Ivan du Roy - D'après mes constatations, c'est une combinaison d'éléments comme les méthodes agressives de management, les plans incessants de restructuration, les incitations permanentes au départ, la non reconnaissance du travail des salariés, etc. Chaque élément est pensé sciemment mais les dirigeants de France Télécom ne sont pas des monstres, ils ont négligé l'ampleur du problème phénomène et n’ont pas voulu voir que l’ensemble de ces évolutions génèrent stress et souffrances.

Dans le cadre de mon enquête, je les ai interrogés début juillet. Ils étaient encore dans le déni. Pour eux, l'accumulation des suicides au sein de l'entreprise était une accumulation de drames personnels. Ils estimaient donc avoir fait le nécessaire en créant des cellules d'écoute psychologiques ou en formant les manager à repérer les salariés fragiles. A aucun moment, ils n'ont remis en cause le fonctionnement de l'entreprise et l’organisation du travail. Ce n'est que récemment que l'entreprise a annoncé la suspension des plans de restructuration jusqu'au 31 octobre.

Concrètement, par quoi est généré le stress?

Les salariés du groupe sont actuellement pris dans un cycle infernal où le travail n'est jamais satisfaisant, où les objectifs sont sans cesse revus à la hausse et où il faut sans cesse être plus performant alors que l'on vous demande tous les six mois si vous ne voulez pas partir de l’entreprise puisqu'il faut réduire les effectifs. Sans compter les affectations d'office, les "mobilités", qu'elles soient par métier ou par zone géographique.

C'est normal qu'une entreprise se réorganise, surtout en temps de crise et dans un secteur aussi concurrentiel. Mais encore faut-il qu'elles que ces réorganisations se fassent dans le dialogue et non pas dans la force et la contrainte. Une réorganisation peut très bien se passer dans la concertation et le respect des impératifs de chacun. Chez France Télécom, la discussion ce dialogue n'existe pas.
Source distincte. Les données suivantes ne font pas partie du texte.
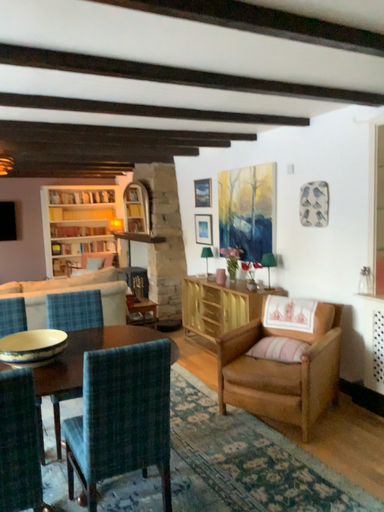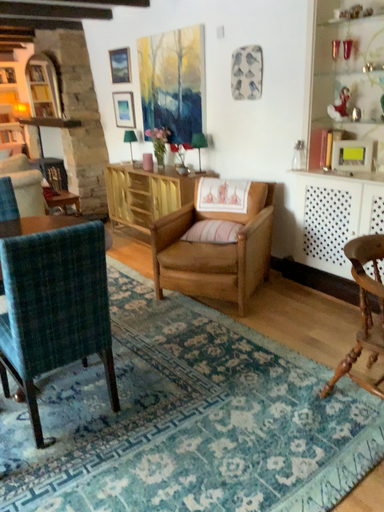 Question: How did the camera likely rotate when shooting the video?

Choices:
 (A) rotated right
 (B) rotated left

Answer: (A) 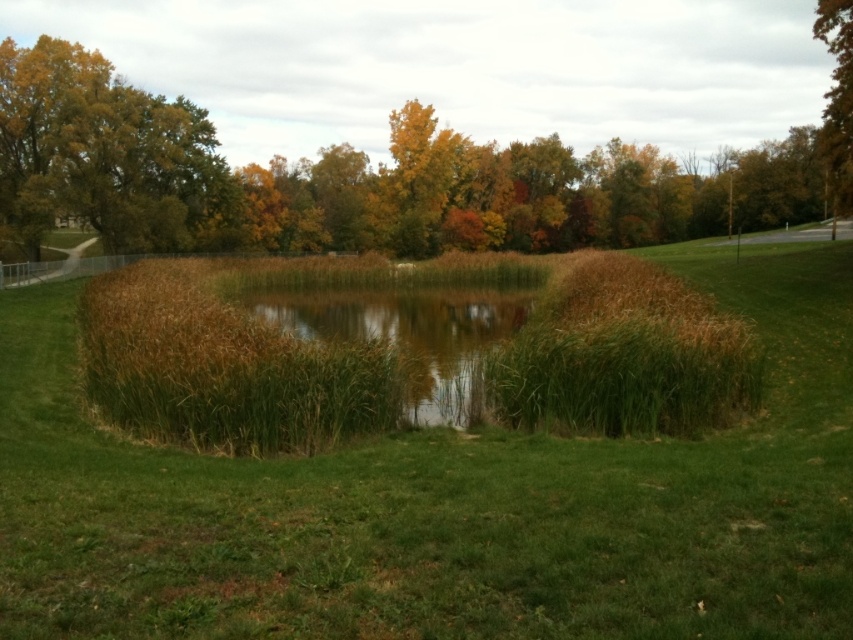 Question: Is green leafy tree at upper left wider than brown grassy lake at center?

Choices:
 (A) yes
 (B) no

Answer: (B)

Question: Can you confirm if green leafy tree at upper left is thinner than brown grassy lake at center?

Choices:
 (A) yes
 (B) no

Answer: (A)

Question: Estimate the real-world distances between objects in this image. Which object is closer to the brown grass at right?

Choices:
 (A) brown grassy lake at center
 (B) green leafy tree at upper left
 (C) green grassy golf course at center

Answer: (C)

Question: Estimate the real-world distances between objects in this image. Which object is closer to the brown grassy lake at center?

Choices:
 (A) green leafy tree at upper center
 (B) green leafy tree at upper left
 (C) brown grass at right
 (D) green grassy golf course at center

Answer: (D)

Question: Is green grassy golf course at center behind brown grass at right?

Choices:
 (A) yes
 (B) no

Answer: (B)

Question: Which point is closer to the camera taking this photo?

Choices:
 (A) (142, 163)
 (B) (815, 35)

Answer: (A) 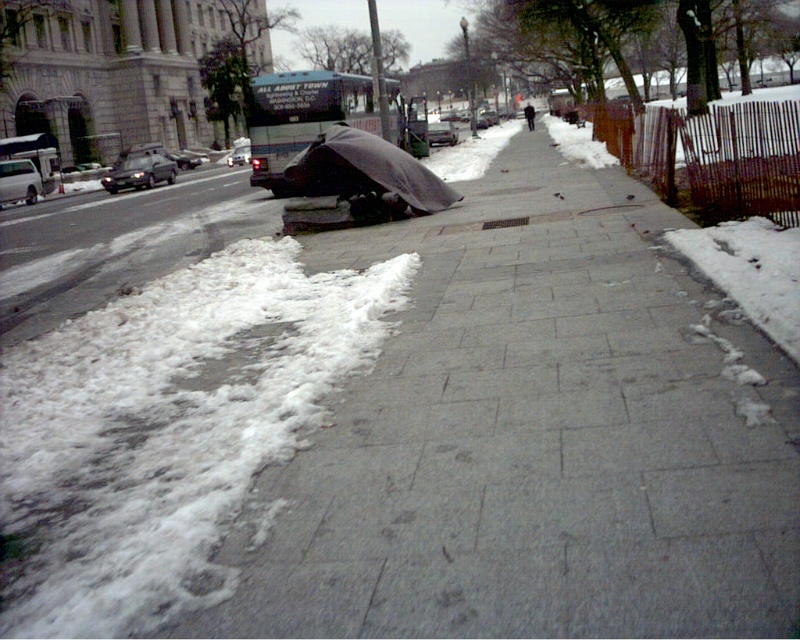 Is white powdery snow at lower left to the right of dark gray tarp at center from the viewer's perspective?

No, white powdery snow at lower left is not to the right of dark gray tarp at center.

Does white powdery snow at lower left appear under dark gray tarp at center?

Yes.

Between point (118, 381) and point (413, 163), which one is positioned behind?

Positioned behind is point (413, 163).

This screenshot has height=640, width=800. I want to click on white powdery snow at lower left, so click(x=166, y=429).

Can you confirm if gray concrete sidewalk at center is taller than silver metallic sedan at left?

Indeed, gray concrete sidewalk at center has a greater height compared to silver metallic sedan at left.

The height and width of the screenshot is (640, 800). In order to click on gray concrete sidewalk at center in this screenshot , I will do `click(533, 438)`.

How far apart are gray concrete sidewalk at center and dark gray jacket at center?

gray concrete sidewalk at center is 34.62 meters away from dark gray jacket at center.

Between gray concrete sidewalk at center and dark gray jacket at center, which one has less height?

gray concrete sidewalk at center is shorter.

Between point (536, 228) and point (526, 120), which one is positioned in front?

Positioned in front is point (536, 228).

At what (x,y) coordinates should I click in order to perform the action: click on gray concrete sidewalk at center. Please return your answer as a coordinate pair (x, y). The width and height of the screenshot is (800, 640). Looking at the image, I should click on (533, 438). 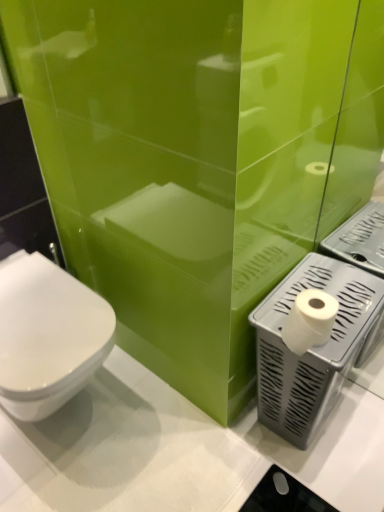 Question: Is gray plastic toilet paper holder at lower right wider than white glossy toilet at left?

Choices:
 (A) no
 (B) yes

Answer: (A)

Question: Is gray plastic toilet paper holder at lower right next to white glossy toilet at left and touching it?

Choices:
 (A) no
 (B) yes

Answer: (A)

Question: Considering the relative sizes of gray plastic toilet paper holder at lower right and white glossy toilet at left in the image provided, is gray plastic toilet paper holder at lower right shorter than white glossy toilet at left?

Choices:
 (A) yes
 (B) no

Answer: (B)

Question: Can you confirm if gray plastic toilet paper holder at lower right is positioned to the left of white glossy toilet at left?

Choices:
 (A) yes
 (B) no

Answer: (B)

Question: Is gray plastic toilet paper holder at lower right far from white glossy toilet at left?

Choices:
 (A) yes
 (B) no

Answer: (B)

Question: Is gray plastic toilet paper holder at lower right situated inside white matte toilet paper at right or outside?

Choices:
 (A) outside
 (B) inside

Answer: (A)

Question: Based on their positions, is gray plastic toilet paper holder at lower right located to the left or right of white matte toilet paper at right?

Choices:
 (A) right
 (B) left

Answer: (A)

Question: From their relative heights in the image, would you say gray plastic toilet paper holder at lower right is taller or shorter than white matte toilet paper at right?

Choices:
 (A) short
 (B) tall

Answer: (B)

Question: From a real-world perspective, is gray plastic toilet paper holder at lower right above or below white matte toilet paper at right?

Choices:
 (A) below
 (B) above

Answer: (A)

Question: Is point (344, 343) positioned closer to the camera than point (96, 348)?

Choices:
 (A) closer
 (B) farther

Answer: (A)

Question: Is gray plastic toilet paper holder at lower right in front of or behind white glossy toilet at left in the image?

Choices:
 (A) front
 (B) behind

Answer: (B)

Question: Choose the correct answer: Is gray plastic toilet paper holder at lower right inside white glossy toilet at left or outside it?

Choices:
 (A) outside
 (B) inside

Answer: (A)

Question: Based on their positions, is gray plastic toilet paper holder at lower right located to the left or right of white glossy toilet at left?

Choices:
 (A) left
 (B) right

Answer: (B)

Question: From the image's perspective, is white glossy toilet at left positioned above or below white matte toilet paper at right?

Choices:
 (A) above
 (B) below

Answer: (B)

Question: Would you say white glossy toilet at left is inside or outside white matte toilet paper at right?

Choices:
 (A) inside
 (B) outside

Answer: (B) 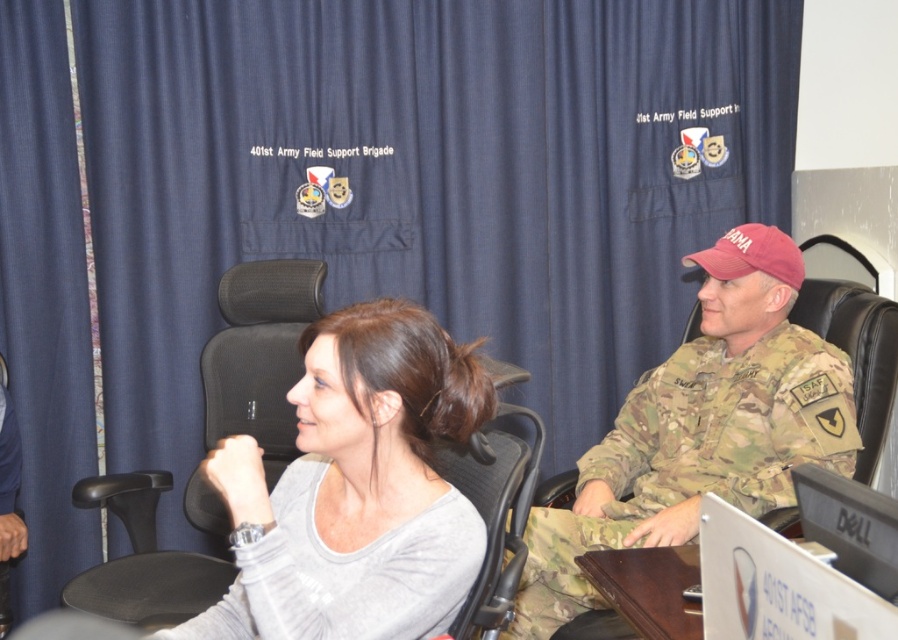 You are sitting in the black mesh swivel chair at left. You want to place a document on the brown wood table at lower center. Can you reach it without moving from your current position?

The brown wood table at lower center is behind the black mesh swivel chair at left, so you cannot reach it without moving from your current position because it is located behind you.

You are a visitor entering the room and need to sit down. There is a black mesh swivel chair at left and a brown wood table at lower center. Which object should you approach first to sit in the chair?

You should approach the black mesh swivel chair at left first because it is located to the left of the brown wood table at lower center, meaning it is positioned further to the left side of the room.

You are a photographer adjusting your camera settings to capture a clear image of two points in a scene. The points are labeled as point [298,524] and point [266,467]. Which point should you focus on first to ensure both are in focus, given their depth positions?

Result: You should focus on point [298,524] first because it is closer to the camera than point [266,467]. This ensures the closer point is in focus, and with proper depth of field, the farther point may also be captured clearly. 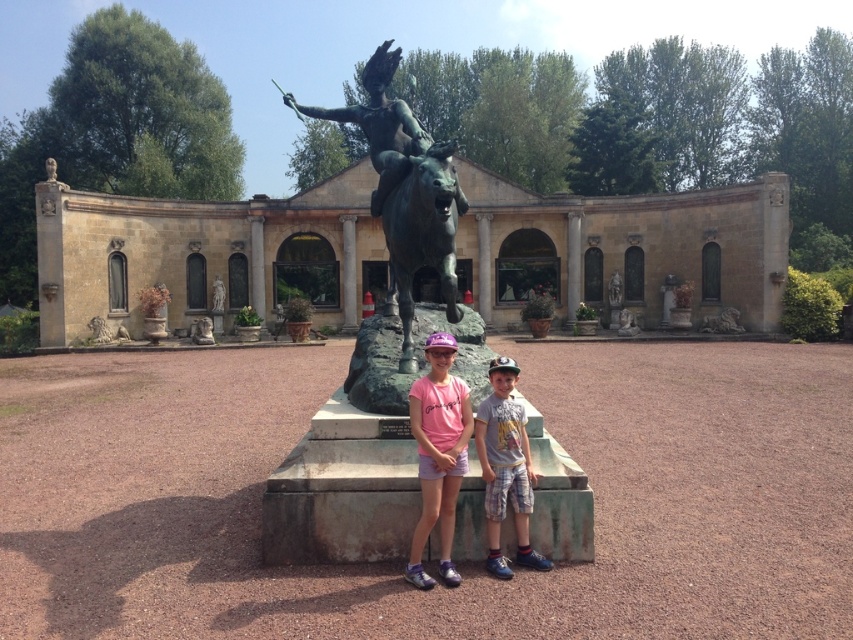 From the picture: You are a photographer planning to take a group photo of your friends in front of the large ornate building. You want to ensure that both the bronze statue at center and the gray cotton shirt at center are clearly visible in the photo. Given their sizes, which object should you position closer to the camera to ensure both are visible without one overpowering the other?

Since the bronze statue at center is larger than the gray cotton shirt at center, you should position the gray cotton shirt at center closer to the camera. This way, the smaller gray cotton shirt at center will appear larger in the photo, balancing its visibility with the larger bronze statue at center.

You are a tourist visiting this historical site and want to take a photo of the bronze statue at center without the stone building at center blocking the view. Is this possible given their positions?

The bronze statue at center is behind the stone building at center, so it would be blocked by the building and not visible in the photo unless you move to a position where the statue is not obscured by the building. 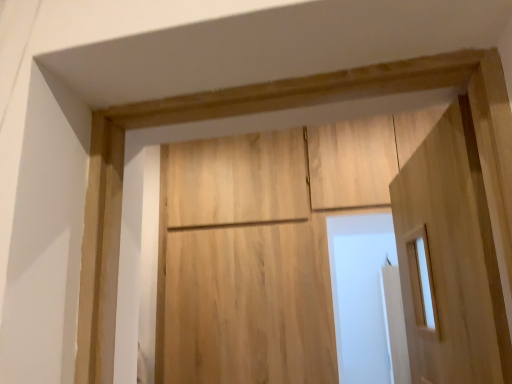 Question: In the image, is natural wood barn door at center positioned in front of or behind light wood door at right?

Choices:
 (A) behind
 (B) front

Answer: (A)

Question: Is point (170, 240) positioned closer to the camera than point (480, 327)?

Choices:
 (A) closer
 (B) farther

Answer: (B)

Question: From the image's perspective, is natural wood barn door at center located above or below light wood door at right?

Choices:
 (A) above
 (B) below

Answer: (B)

Question: Is light wood door at right taller or shorter than natural wood barn door at center?

Choices:
 (A) tall
 (B) short

Answer: (B)

Question: Is light wood door at right wider or thinner than natural wood barn door at center?

Choices:
 (A) thin
 (B) wide

Answer: (B)

Question: From a real-world perspective, relative to natural wood barn door at center, is light wood door at right vertically above or below?

Choices:
 (A) above
 (B) below

Answer: (B)

Question: Is point (493, 271) closer or farther from the camera than point (203, 205)?

Choices:
 (A) farther
 (B) closer

Answer: (B) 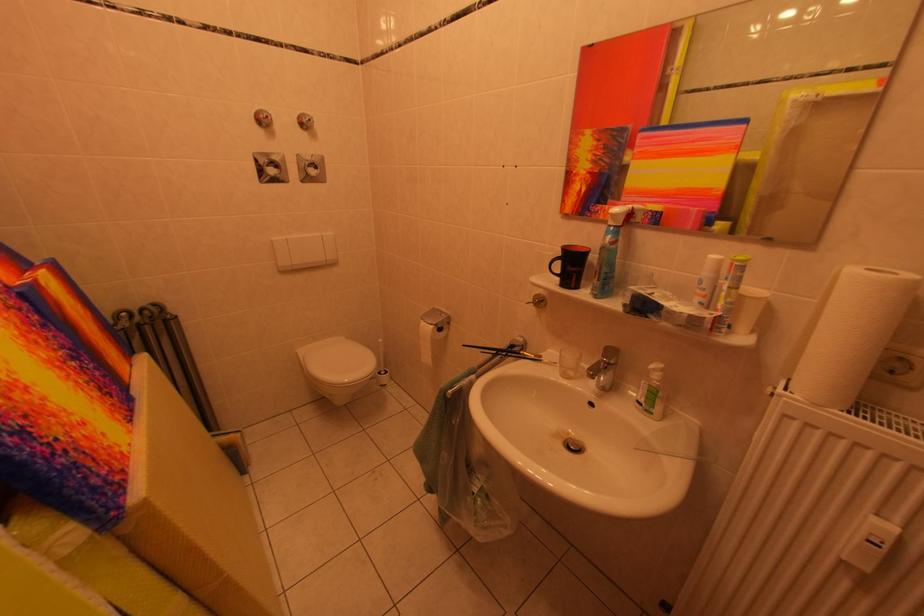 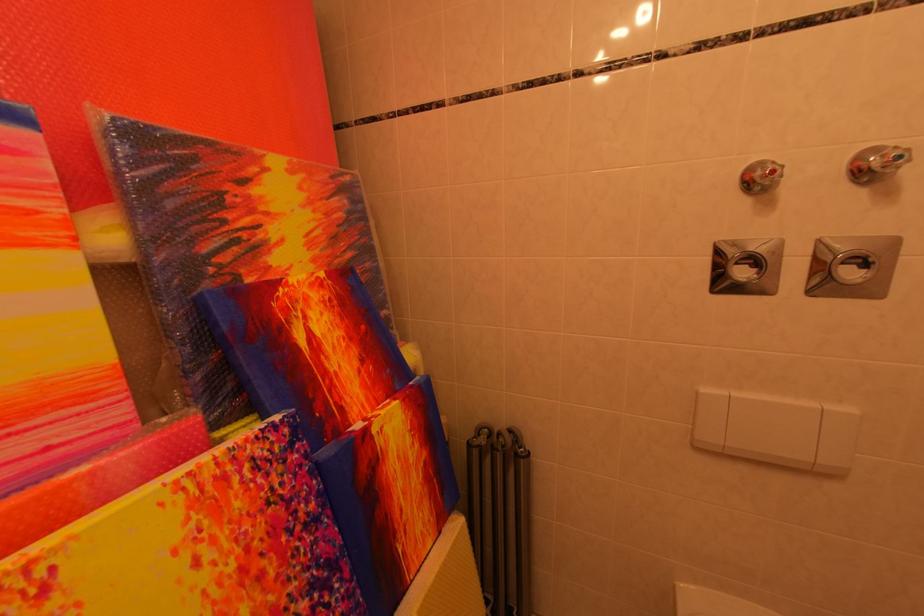 The point at (320, 123) is marked in the first image. Where is the corresponding point in the second image?

(907, 161) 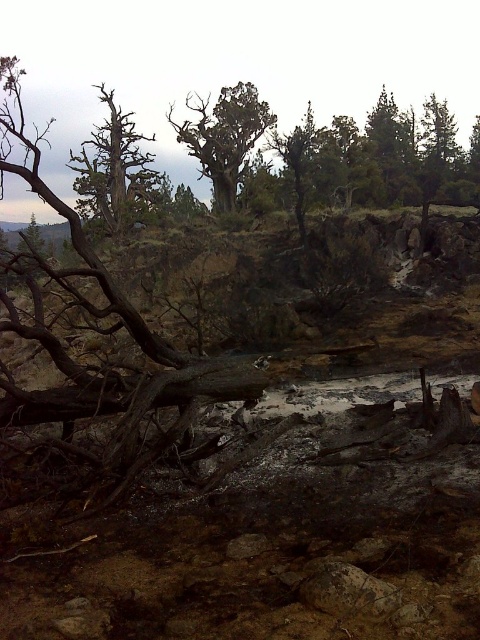 You are a park ranger assessing the safety of a hiking trail. You notice two objects in the left side of the scene, the dark brown wood at left and the dead wood at left. The trail is 10 meters wide. Can you determine if the two objects are positioned within the trail width?

The distance between the dark brown wood at left and the dead wood at left is 11.59 meters, which exceeds the trail width of 10 meters. Therefore, the two objects are positioned outside the trail width.

You are a park ranger assessing the forest. You need to determine which object has a greater width between the dead wood at left and the green textured tree at center. Which one is wider?

The dead wood at left is wider than the green textured tree at center according to the description. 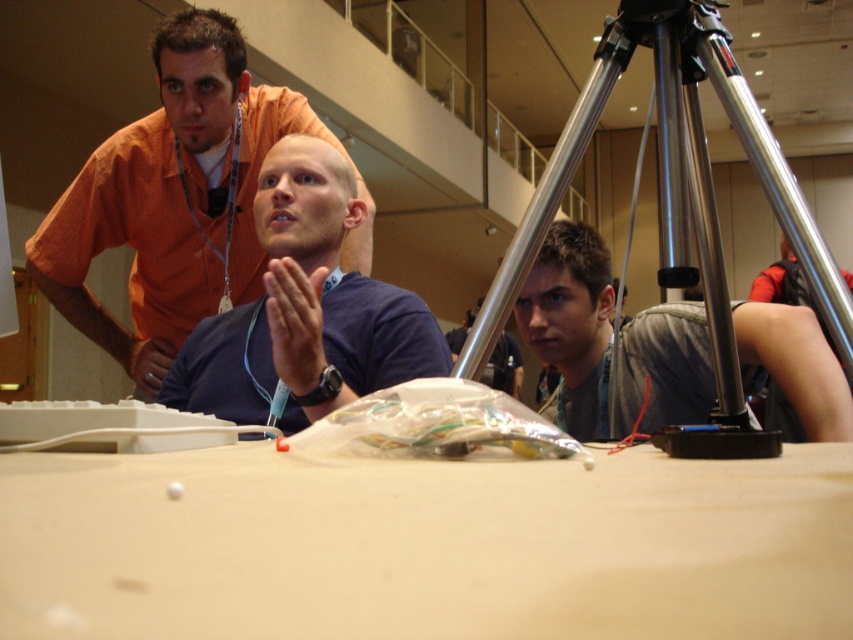 You are a photographer setting up for an event. You need to place a 12cm tall decorative item on the white matte table at center so it can be seen clearly by someone standing next to the gray fabric shirt at right. Is the table tall enough for this purpose?

The white matte table at center is shorter than the gray fabric shirt at right. Since the shirt wearer is standing, the table might be too low for the item to be easily seen. The 12cm tall item may not be visible over the table edge from the shirt wearer

From the picture: You are an event organizer who needs to arrange seating for two speakers. You see the orange shirt at upper left and the gray fabric shirt at right in the image. Which speaker should you seat first if you want to accommodate the wider one closer to the audience?

The orange shirt at upper left is wider than the gray fabric shirt at right, so you should seat the orange shirt at upper left first to place the wider speaker closer to the audience.

You are setting up a camera for a presentation. You have a silver metallic tripod at center and a gray fabric shirt at right. Which object should you avoid placing near the tripod to prevent blocking the camera view?

You should avoid placing the gray fabric shirt at right near the silver metallic tripod at center because the gray fabric shirt at right is narrower than the silver metallic tripod at center, so it might block the camera view if placed nearby. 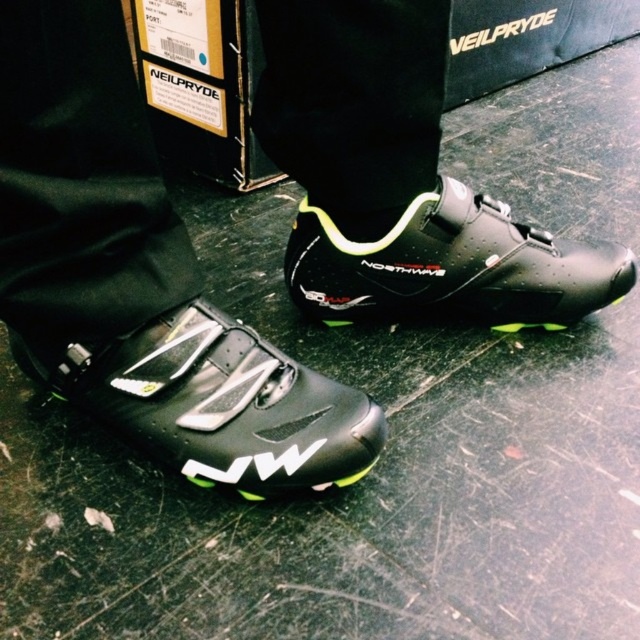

Rien n'avait été mis en place pour alerter la direction?

Si, tous les éléments étaient disponibles. Il existe des rapports de médecins du travail et des expertises demandées par les CHSTC (comité d'hygiène, de sécurité et des conditions de travail), etc. Le problème n'est pas nouveau, il s’est aggravé à partir de 2005. Mais les directions successives de France Télécom n'ont pas écouté ces alertes et ont reproduit les mêmes erreurs. Les dirigeants de l'entreprise sont dans une logique purement financière et comptable. Le travail des salariés, leurs compétences, leur expérience ne sont plus pris en compte, voire sont ignorés.

A l'heure où est publié le rapport Stiglitz, commandé par l'Etat, qui préconise la prise en compte du bien-être dans la mesure de la croissance, il serait bien que le gouvernement mette ses grands principes en application. A commencer par les entreprises dans lesquelles il est présent. L'Etat a encore 26% du capital de France Télécom. Jusqu'à aujourd'hui, il s'est contenté d'empocher les dividendes en fin d'année. Il doit se préoccuper des conditions de travail et de la santé des salariés dans les entreprises dont il est actionnaire. Ce serait bien qu'il intervienne maintenant, encore faut-il que les prises de position soient suivies d'effet.